TASK PROMPT: What lines below hold the string "eine"? Copy them all.

Items from a dataset:
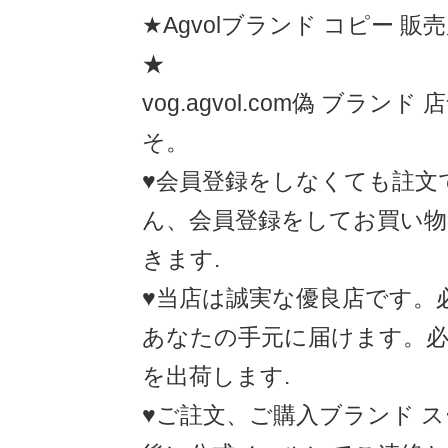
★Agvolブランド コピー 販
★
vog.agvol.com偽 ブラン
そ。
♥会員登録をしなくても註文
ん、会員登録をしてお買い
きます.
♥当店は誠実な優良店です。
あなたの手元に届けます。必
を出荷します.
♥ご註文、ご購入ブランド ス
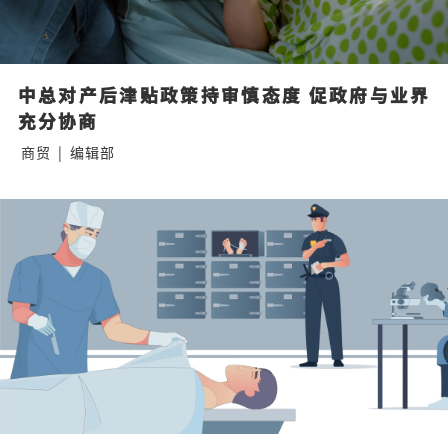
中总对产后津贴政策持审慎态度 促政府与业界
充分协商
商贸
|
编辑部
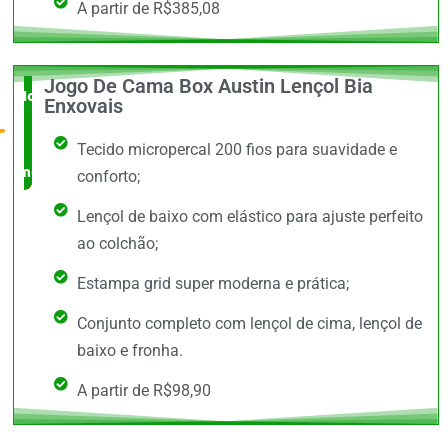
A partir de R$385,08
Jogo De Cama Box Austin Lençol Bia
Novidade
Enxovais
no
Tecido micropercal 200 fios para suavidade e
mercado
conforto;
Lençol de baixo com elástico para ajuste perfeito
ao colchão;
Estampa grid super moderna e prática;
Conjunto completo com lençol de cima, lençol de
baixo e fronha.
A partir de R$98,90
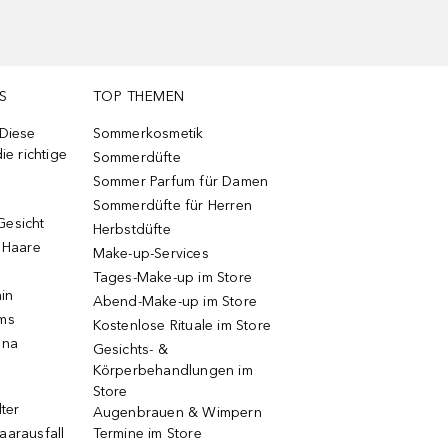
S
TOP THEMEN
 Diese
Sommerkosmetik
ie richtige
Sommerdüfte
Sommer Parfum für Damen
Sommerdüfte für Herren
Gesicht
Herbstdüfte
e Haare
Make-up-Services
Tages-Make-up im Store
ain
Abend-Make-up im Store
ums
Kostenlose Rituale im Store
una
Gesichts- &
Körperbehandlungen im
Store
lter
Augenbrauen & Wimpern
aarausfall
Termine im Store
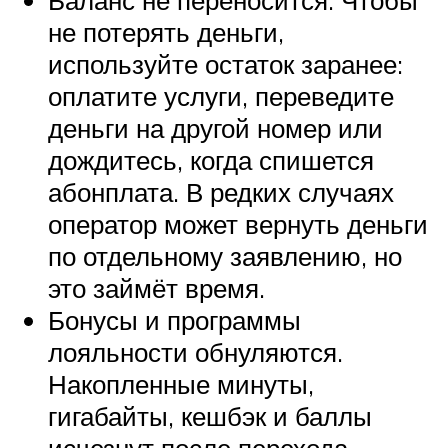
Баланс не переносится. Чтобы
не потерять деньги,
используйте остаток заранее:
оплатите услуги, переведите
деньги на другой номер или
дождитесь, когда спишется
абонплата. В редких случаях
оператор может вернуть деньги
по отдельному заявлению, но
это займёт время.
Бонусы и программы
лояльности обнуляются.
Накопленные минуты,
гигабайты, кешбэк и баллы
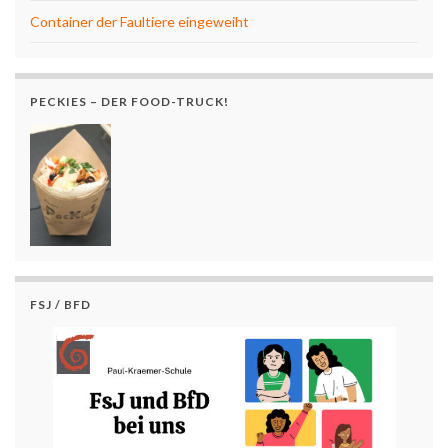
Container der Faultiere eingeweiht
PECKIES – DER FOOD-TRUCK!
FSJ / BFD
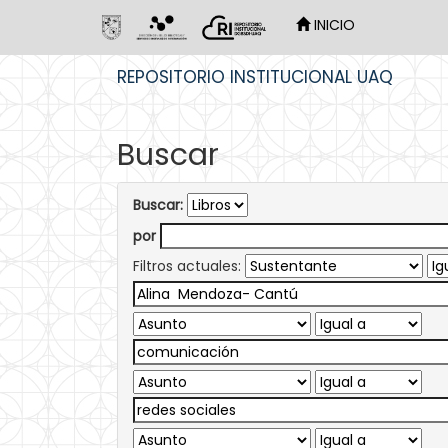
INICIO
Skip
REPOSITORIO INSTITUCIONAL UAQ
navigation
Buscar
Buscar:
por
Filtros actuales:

--

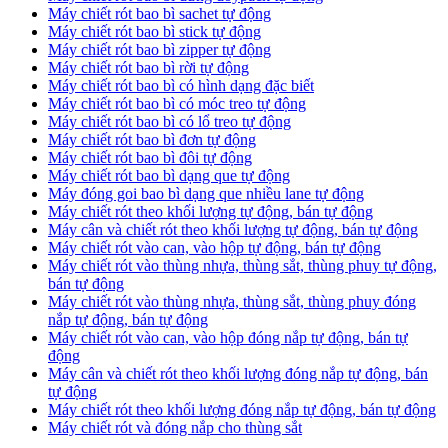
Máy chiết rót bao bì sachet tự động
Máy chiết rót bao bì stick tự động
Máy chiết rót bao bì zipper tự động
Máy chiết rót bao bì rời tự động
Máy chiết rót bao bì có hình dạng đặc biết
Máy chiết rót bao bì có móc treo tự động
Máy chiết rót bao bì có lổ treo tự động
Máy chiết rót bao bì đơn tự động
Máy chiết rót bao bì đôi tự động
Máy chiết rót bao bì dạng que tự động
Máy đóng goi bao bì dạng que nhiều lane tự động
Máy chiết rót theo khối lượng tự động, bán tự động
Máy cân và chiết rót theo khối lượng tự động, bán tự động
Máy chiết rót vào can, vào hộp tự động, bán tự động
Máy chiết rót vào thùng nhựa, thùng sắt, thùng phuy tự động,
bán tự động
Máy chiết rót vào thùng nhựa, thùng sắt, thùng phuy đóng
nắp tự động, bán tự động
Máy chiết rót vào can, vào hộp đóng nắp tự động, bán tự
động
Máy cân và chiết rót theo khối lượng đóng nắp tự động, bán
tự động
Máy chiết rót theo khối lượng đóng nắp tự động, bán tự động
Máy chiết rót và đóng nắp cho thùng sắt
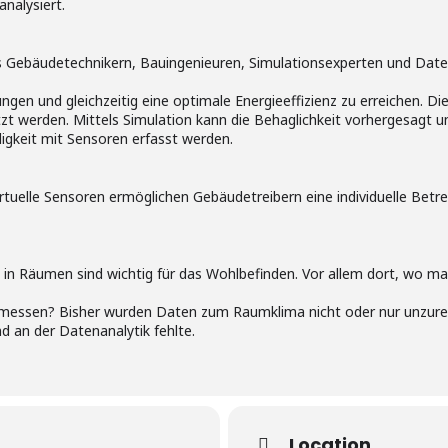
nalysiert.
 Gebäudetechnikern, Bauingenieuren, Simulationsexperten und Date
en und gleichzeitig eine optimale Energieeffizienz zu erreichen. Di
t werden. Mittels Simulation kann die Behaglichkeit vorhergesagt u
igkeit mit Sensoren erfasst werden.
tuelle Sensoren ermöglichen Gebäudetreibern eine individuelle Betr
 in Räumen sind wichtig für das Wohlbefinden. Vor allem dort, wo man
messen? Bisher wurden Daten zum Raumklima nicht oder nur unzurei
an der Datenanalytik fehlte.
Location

YOUR RESPONSE:
en und gleichzeitig eine optimale Energieeffizienz zu erreichen. Di
tuelle Sensoren ermöglichen Gebäudetreibern eine individuelle Betr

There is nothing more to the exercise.